House debates

Thursday, 13 February 2025

Bills

Early Childhood Education and Care (Three Day Guarantee) Bill 2025; Second Reading

10:46 am

Photo of Kate ChaneyKate Chaney (Curtin, Independent) Share this | Hansard source

I rise in support of the Early Childhood Education and Care (Three Day Guarantee) Bill 2025, which removes the activity test for early childhood education and care. Child care is important for children and for families. The activity test, which requires that parents are working or studying in order to get subsidised child care, is based on an assumption that early childhood education and care is a benefit for parents but not for kids. But quality care actually benefits kids, especially those from lower socioeconomic families. Quality early childhood education is linked to improved academic achievement, reduced delinquency, increased school completion, higher earnings in adulthood, and improved social and emotional wellbeing. This benefits everyone.

I remember, after having each of my three children, the challenge of looking for a job while still caring for kids full time. It feels like a chicken-and-egg situation: you can't afford to pay for the care unless you have a job, and you can't search for a job, go to interviews or even know how much you'll be able to work until you've secured child care. Thrive by Five's Jay Weatherill points out that the activity test has particularly punished single mothers, casual workers and those looking for work. They get trapped in a cycle where they can't get child care if they don't have a job lined up but can't get a job if they don't have child care lined up.

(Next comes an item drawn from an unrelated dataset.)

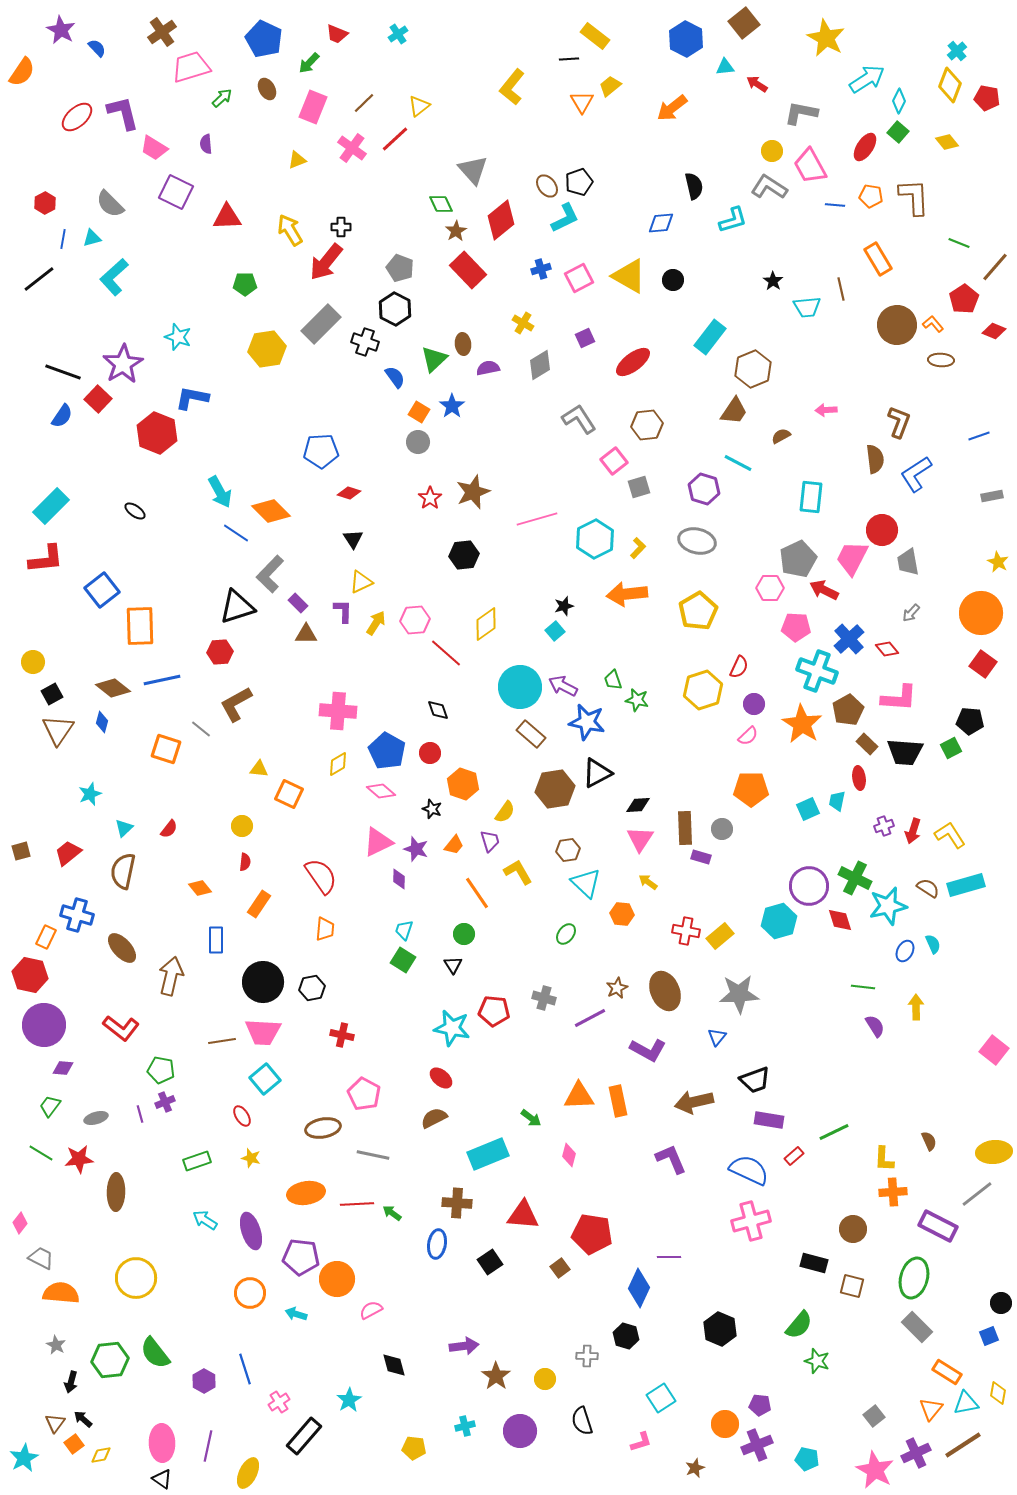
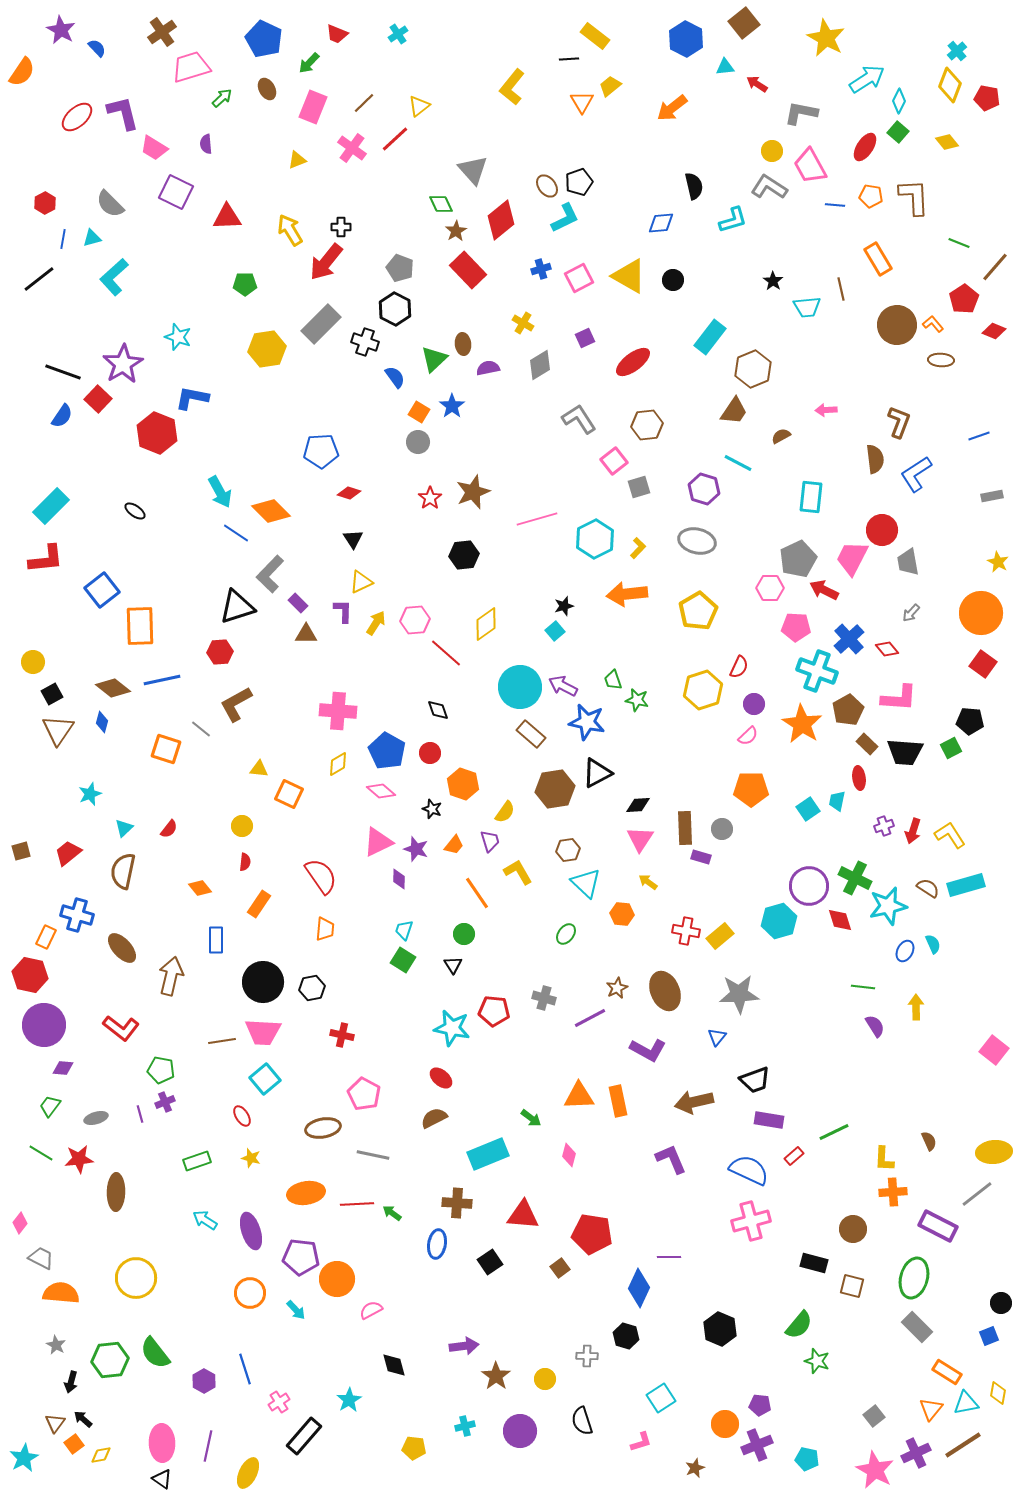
cyan square at (808, 809): rotated 10 degrees counterclockwise
cyan arrow at (296, 1314): moved 4 px up; rotated 150 degrees counterclockwise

It's fantastic to have the option of staying home with your kids. But I know how much my kids gained from the stimulation of being in centre based care and how important the workers there were to their development. Educators at my kids' childcare centres taught them things that kept surprising me as a parent. They came home with new knowledge and new ways of resolving conflict—as well as the inevitable new viruses building up their immune systems.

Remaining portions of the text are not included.